Stephanie Everaerts 1 , 2 , Katrien Lagrou 3 , 4 , Adriana Dubbeldam 5 , Natalie Lorent 1 , Kristina Vermeersch 2 , Erna Van Hoeyveld 3 , Xavier Bossuyt 3 , 4 , Lieven J Dupont 1 , 2 , Bart M Vanaudenaerde 2 , Wim Janssens 1 , 2
31 August 2017
Bronchiectasis–chronic obstructive pulmonary disease (COPD) overlap presents a possible clinical phenotype of COPD, but it is unclear why it develops in a subset of patients. We hypothesized that sensitization to Aspergillus fumigatus ( A fum) is associated with bronchiectasis in COPD and occurs more frequently in vitamin D-deficient patients.

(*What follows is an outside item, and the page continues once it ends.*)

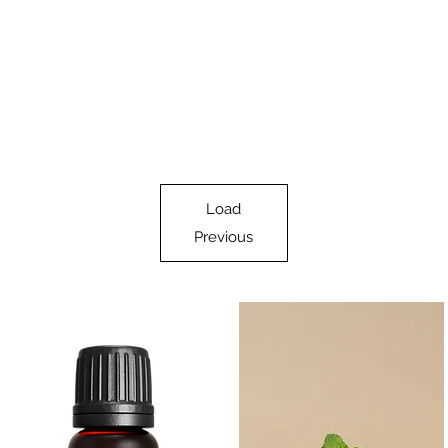
Load
Previous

This observational study investigated sensitization to A fum in an outpatient clinical cohort of 300 COPD patients and 50 (ex-) smoking controls. Total IgE, A fum-specific IgE against the crude extract and against the recombinant antigens and A fum IgG were measured using ImmunoCAP fluoroenzyme immunoassay. Vitamin D was measured by radioimmunoassay, and computed tomography images of the lungs were scored using the modified Reiff score.
Sensitization to A fum occurred in 18% of COPD patients compared to 4% of controls ( P=0.0110). In all, 31 COPD patients (10%) were sensitized to the crude extract and 24 patients (8%) had only IgE against recombinant antigens. A fum IgG levels were significantly higher in the COPD group ( P=0.0473). Within COPD, A fum-sensitized patients were more often male ( P=0.0293) and more often had bronchiectasis ( P=0.0297). Pseudomonas aeruginosa and Serratia marcescens were more prevalent in historical sputum samples of A fum-sensitized COPD patients compared to A fum-non-sensitized COPD patients ( P=0.0436). Vitamin D levels were comparable ( P=0.2057). Multivariate analysis demonstrated that sensitization to recombinant f1 or f3 had a 2.8-fold increased risk for bronchiectasis ( P=0.0030).